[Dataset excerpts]
* * * * *
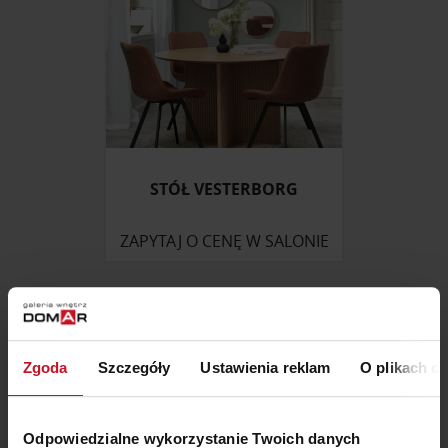
STÓŁ VESTERBORG
ZAPYTAJ O CENĘ W SALONIE
Zgoda
Szczegóły
Ustawienia reklam
O plikach c
Odpowiedzialne wykorzystanie Twoich danych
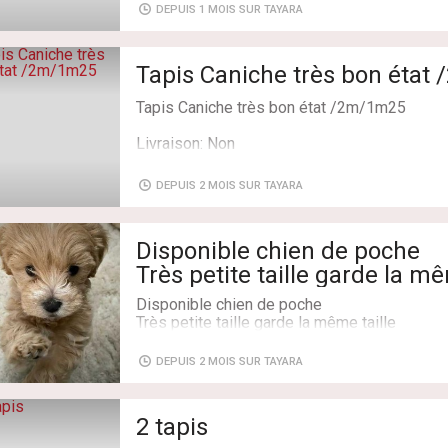
DEPUIS 1 MOIS SUR TAYARA
Tapis Caniche très bon état
Tapis Caniche très bon état /2m/1m25
Livraison: Non
DEPUIS 2 MOIS SUR TAYARA
Disponible chien de poche
Très petite taille garde la m
ام متوفر إناث و ذكور و التوصيل
Disponible chien de poche
كامل تراب الجمهورية التونسية
Très petite taille garde la même taille
وفر إناث و ذكور و التوصيل كامل تراب الجمهورية
Tel et watsap 92 425 538
التونسية
DEPUIS 2 MOIS SUR TAYARA
caniche
Tel et watsap 92 425 538
bichon
caniche
bichon
spitz
2 tapis
spitz
bichon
* * * * *
• Task details: Wherever the string "كامل" appears in the entries above, list that line.

• Response to this exercise:
كامل تراب الجمهورية التونسية
وفر إناث و ذكور و التوصيل كامل تراب الجمهورية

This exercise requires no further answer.